Can we take many $1D$ shapes with the shape of the letter v, make them stand one next to the other, and make a straight line out of it? It seems there is a kind of "height" (which the straight line lacks of) but it also seems that this height can become arbitrarily small if we multiply the number of v's (towards infinity).
This question showed up to me while watching a visual proof of Stokes' theorem. After seeing that, locally, $$ \iint_S \text{curl}\; {\bf G} \cdot d{\bf S} = \oint_C {\bf G} \cdot d{\bf r} $$
where $S$ and $C$ are taken to be infinitesimal surface and contour with a somewhat crazy shape ; they generalize the relation to a case where $S$ and $C$ are non infinitesimal surface and coutour (i.e. a random surface and a random contour) by saying we can divide a macroscopic surface into many infinitesimal surfaces (and the same applies to the corresponding contours).
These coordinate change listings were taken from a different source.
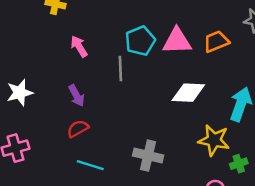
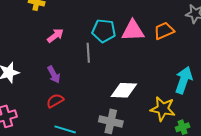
cyan pentagon: (140, 41) -> (104, 31), turned 30
pink arrow: (79, 46) -> (55, 36), turned 84
white diamond: (188, 93) -> (124, 90), moved

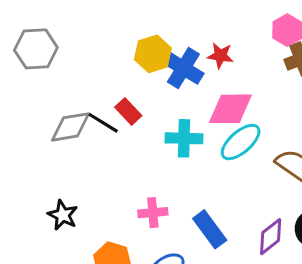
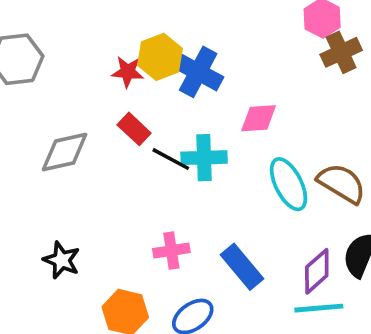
red star: (220, 56) -> (128, 72), moved
pink diamond: (230, 109) -> (259, 118), size x0.7
black line: (103, 123) -> (171, 159), moved
cyan ellipse: (241, 142) -> (289, 184), moved, turned -72

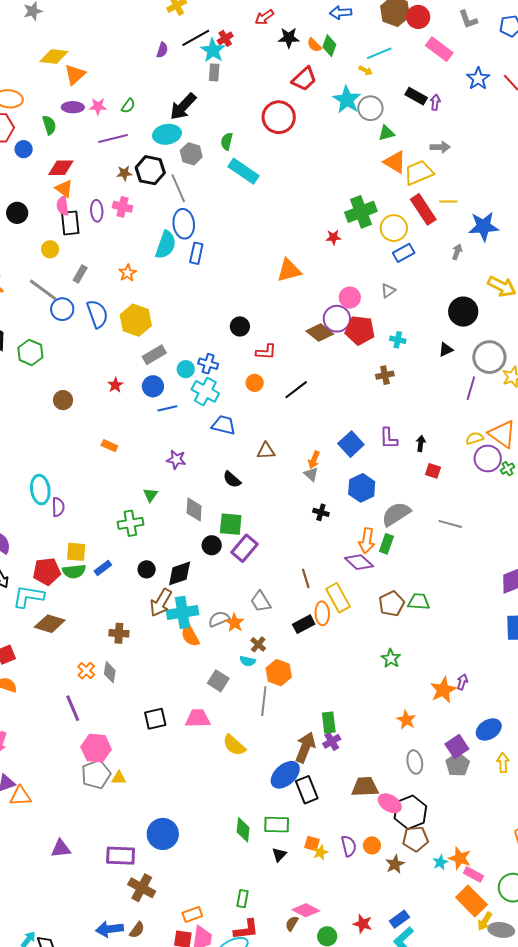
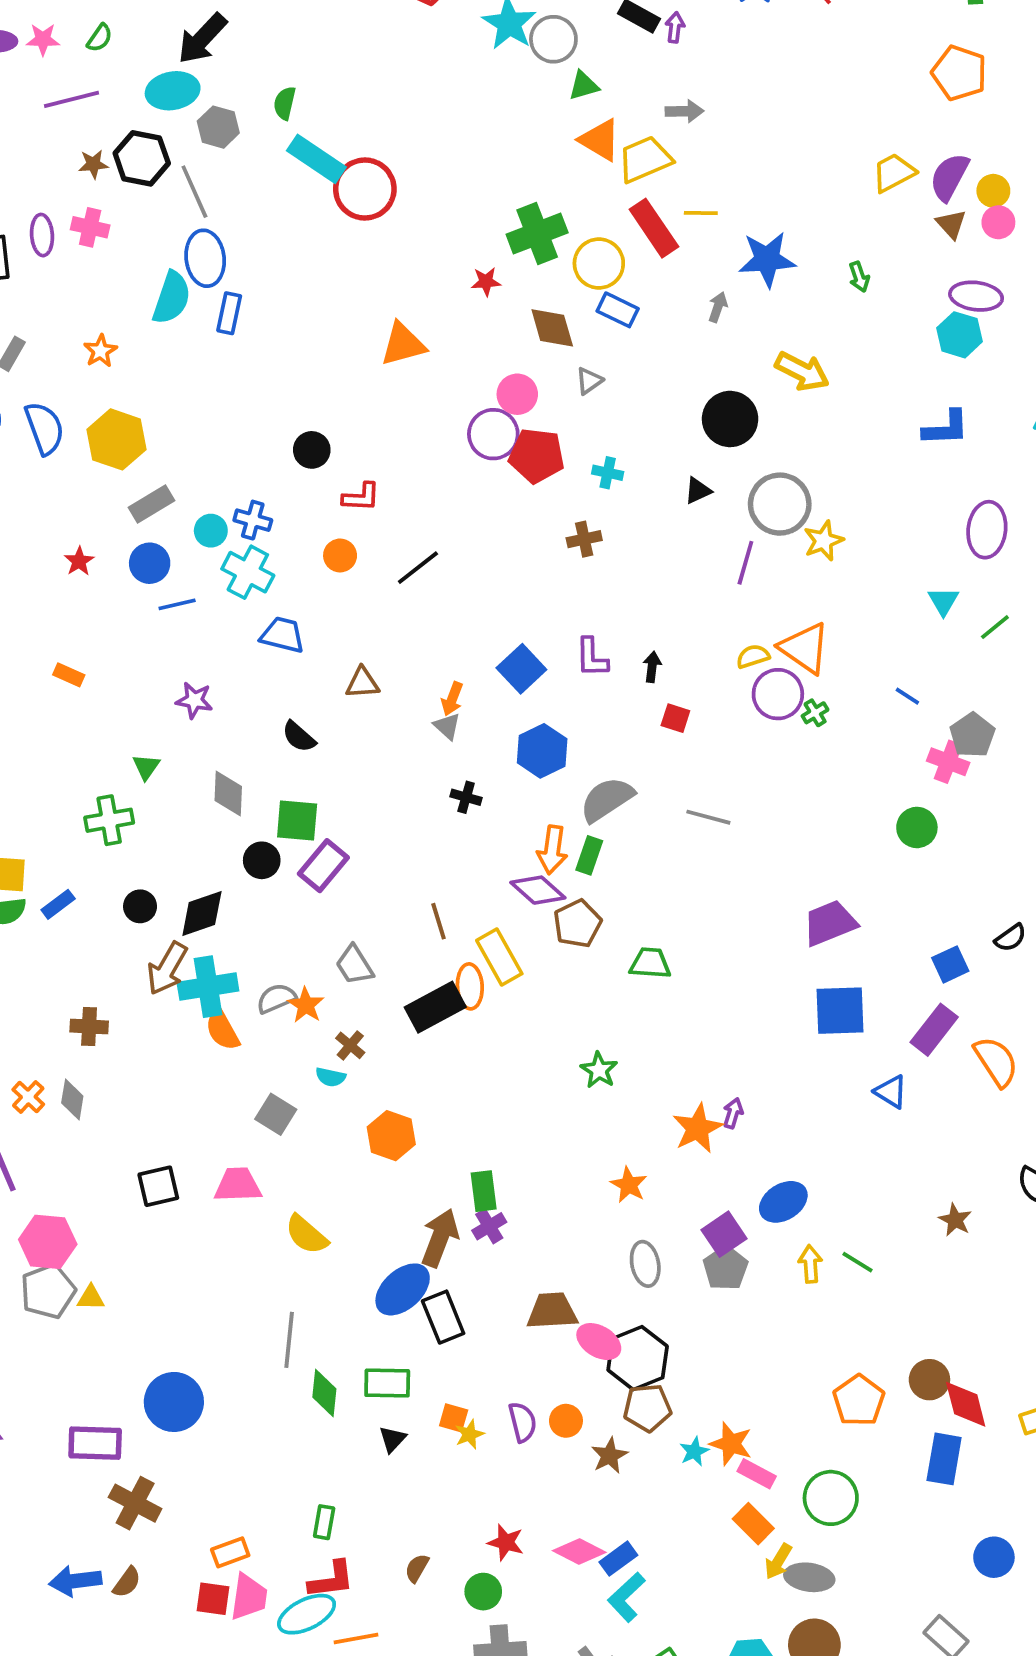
red circle: (279, 117) -> (365, 189), moved
blue rectangle: (404, 253) -> (618, 310), turned 55
brown diamond: (320, 332) -> (552, 328), moved, turned 36
brown pentagon: (392, 604) -> (577, 924), moved
black rectangle: (304, 624) -> (435, 1007), size x1.4
orange hexagon: (279, 673) -> (391, 1136), moved
gray line: (264, 701) -> (289, 1340), moved
orange rectangle: (471, 901) -> (753, 1524), size x0.7
pink diamond: (306, 910) -> (579, 1552), moved
red star: (363, 924) -> (506, 1542), moved

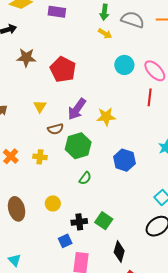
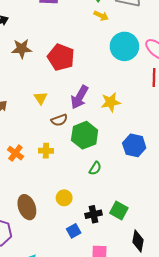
cyan circle: (124, 65) -> (124, 46), size x1.4
blue square: (65, 241) -> (74, 231), moved

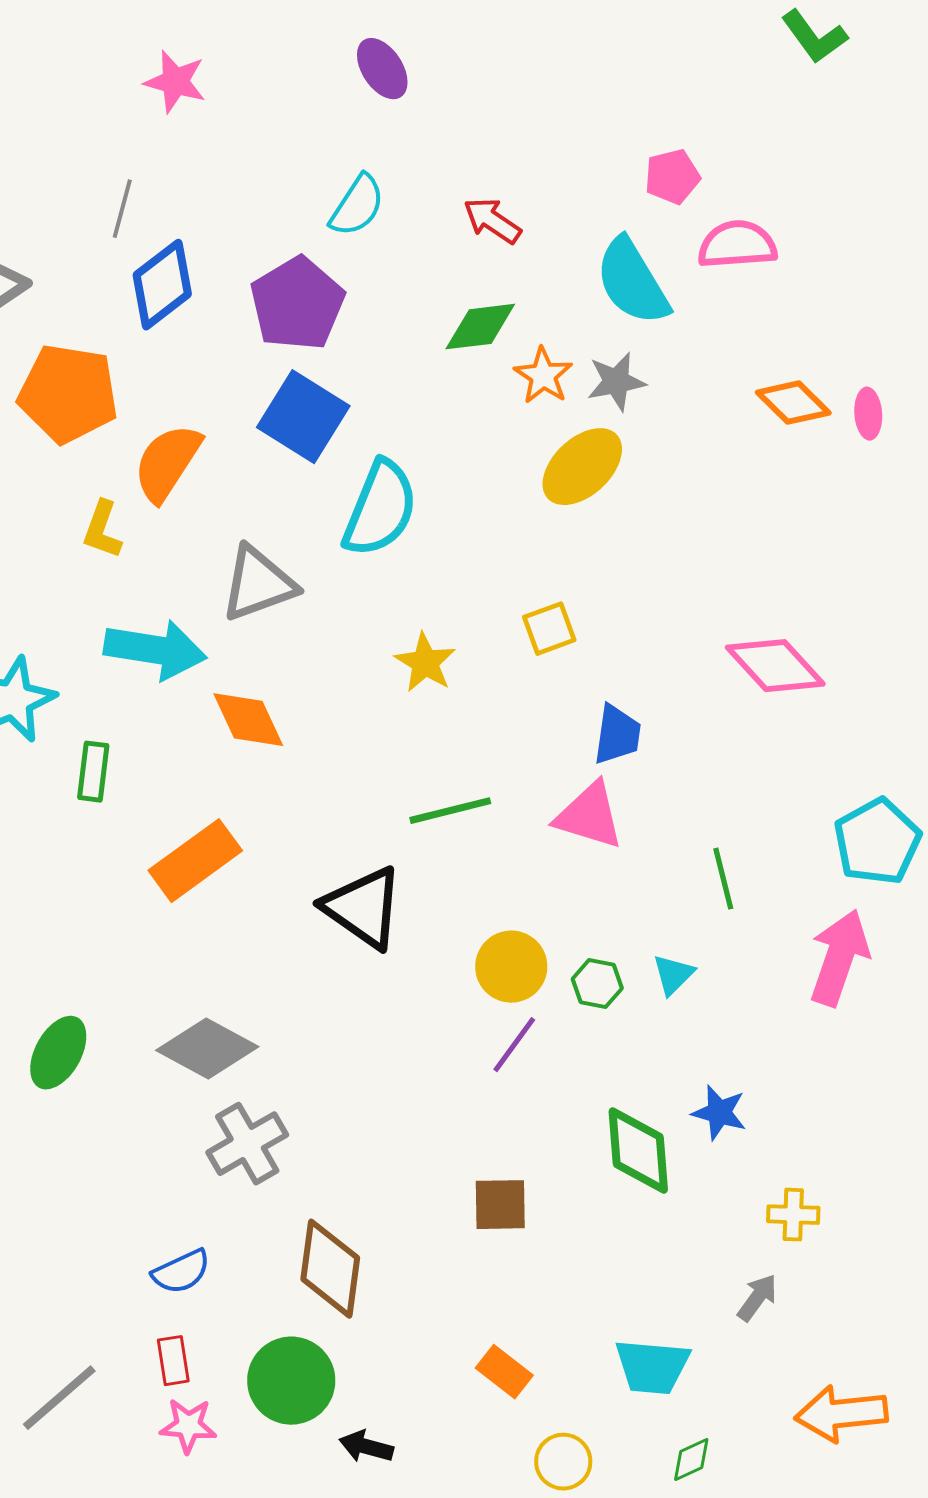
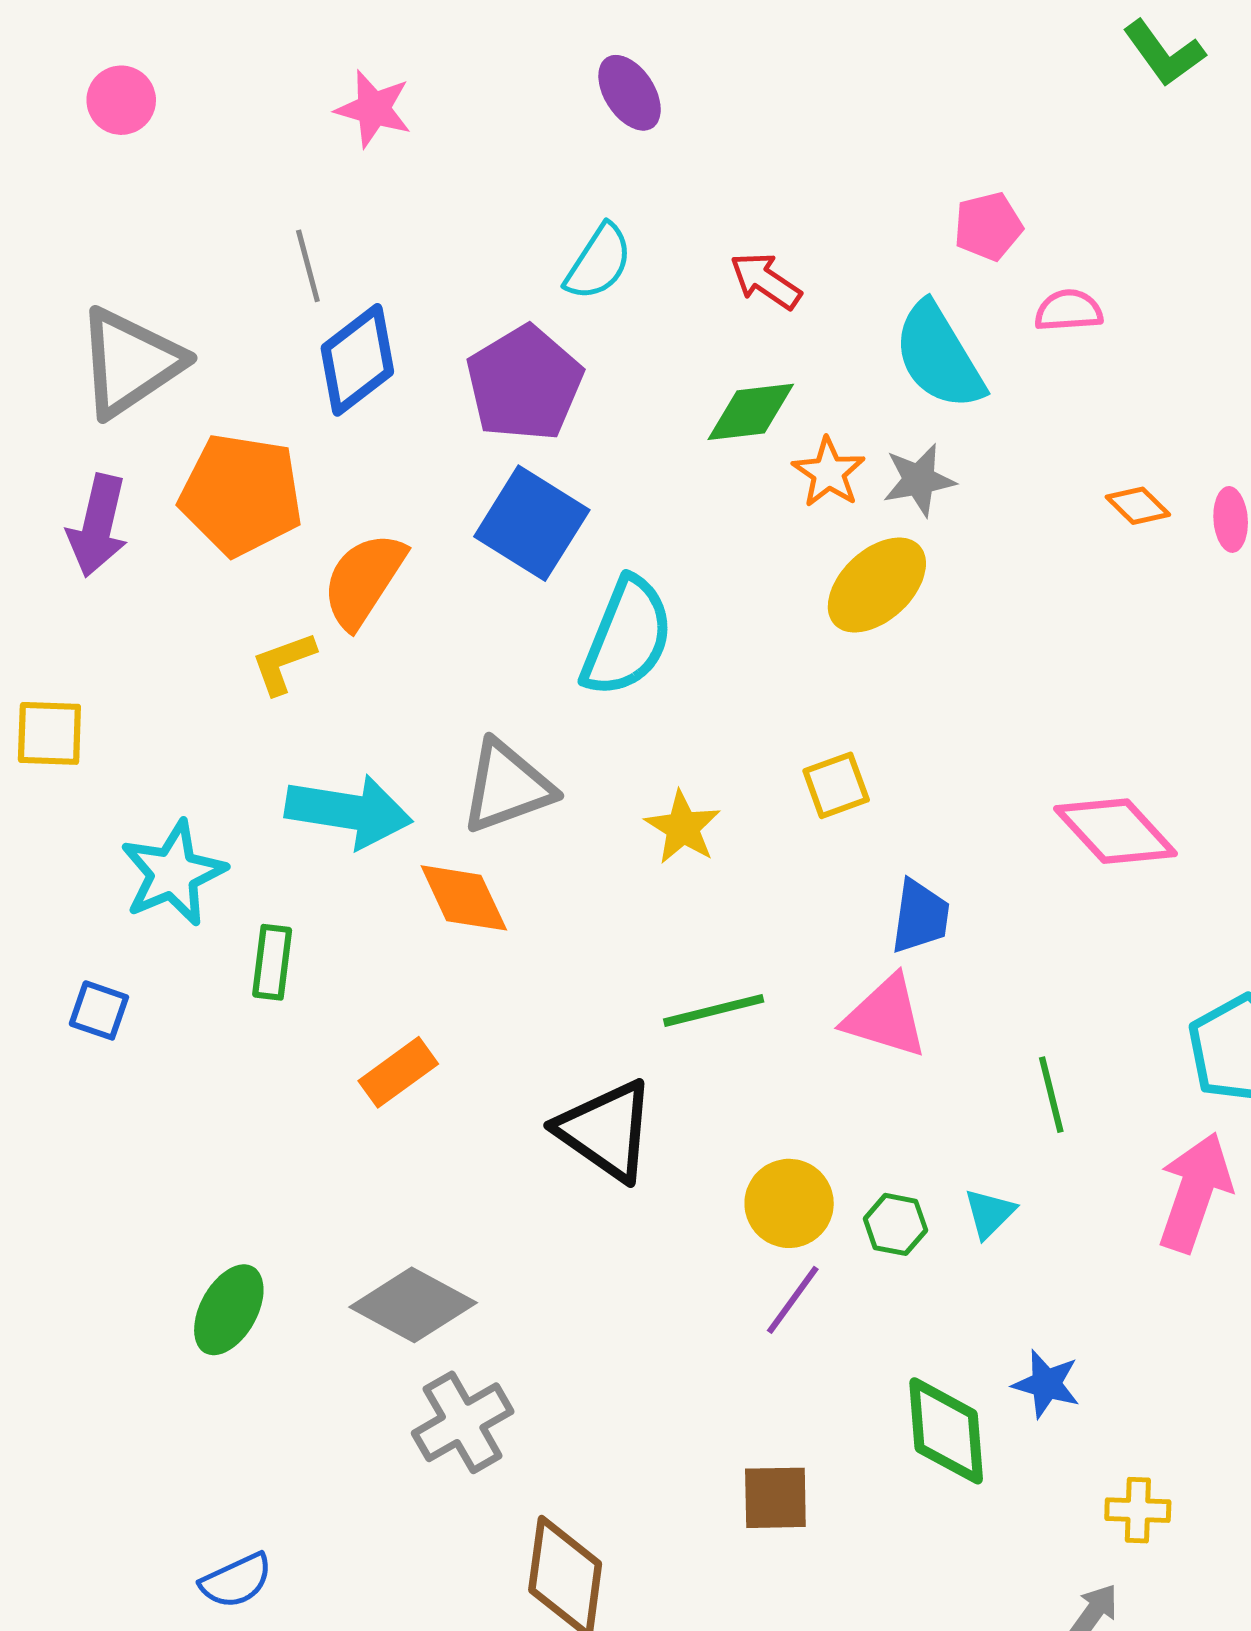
gray line: (122, 209) -> (308, 266), turned -30
pink semicircle: (737, 245) -> (1069, 310), size x0.7
orange diamond: (793, 403) -> (1138, 506), size x0.7
yellow L-shape: (102, 530) -> (283, 663), turned 50
gray triangle: (258, 584) -> (507, 787), moved
orange rectangle: (195, 861) -> (398, 1072), size x0.7
blue semicircle: (181, 1272) -> (236, 1581), moved

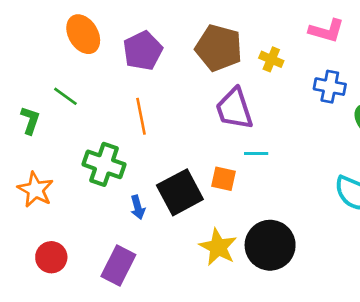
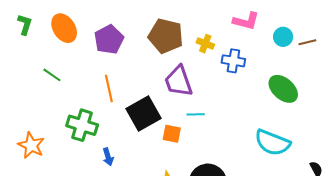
blue cross: (330, 87) -> (233, 61), moved
green L-shape: (30, 120) -> (25, 25), moved
black square: (180, 192) -> (143, 113), moved

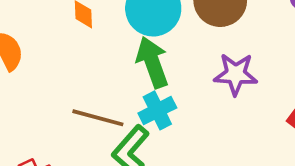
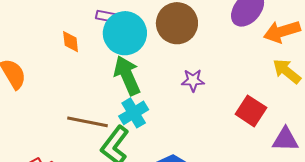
purple star: (236, 74) -> (193, 80), size x0.7

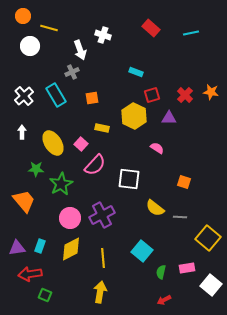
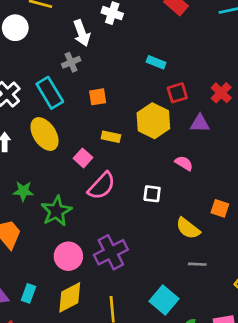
yellow ellipse: (53, 143) -> (44, 134), moved
white square: (129, 179) -> (152, 194), moved, size x0.6
yellow semicircle: (155, 208) -> (188, 228), moved
gray line: (180, 217) -> (197, 264), moved

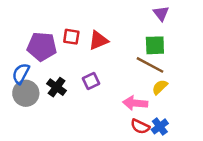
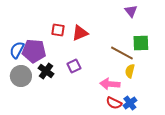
green square: (155, 45) -> (141, 43), moved
purple pentagon: (42, 47) -> (34, 51), moved
blue semicircle: (21, 74) -> (17, 50), moved
yellow semicircle: (160, 87) -> (130, 71), turned -32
My question then is, can we for example divide a disk into these crazy surfaces? Can we approximate the circle around the disk by the sum of paths such as the yellow path below?
By crazy surfaces and coutours I mean they took for the surfaces three faces (orthogonal each with another) of a cube (the red, green and blue in the image below), and for the contour, they took the yellow path, as you can see in the image below:
PS: I have already understood that when we divide a contour into smaller contours, the circulation in the interior segments cancels out. The same for surfaces.
EDIT -
I am actually trying to check the math validity of this visual proof. After reading the Wiki article on Smooth Infinitesimal Analysis, they say "lines are made out of infinitesimally small segments" (in this theory). These segments can be thought of as being long enough to have a definite direction, but not long enough to be curved.
Should I draw the conclusion that even using Smooth Infinitesimal Analysis, a straight line can't be approximated by infinitesimally small v-s? Hence, that the visual proof of Stokes theorem is wrong?
Many thanks.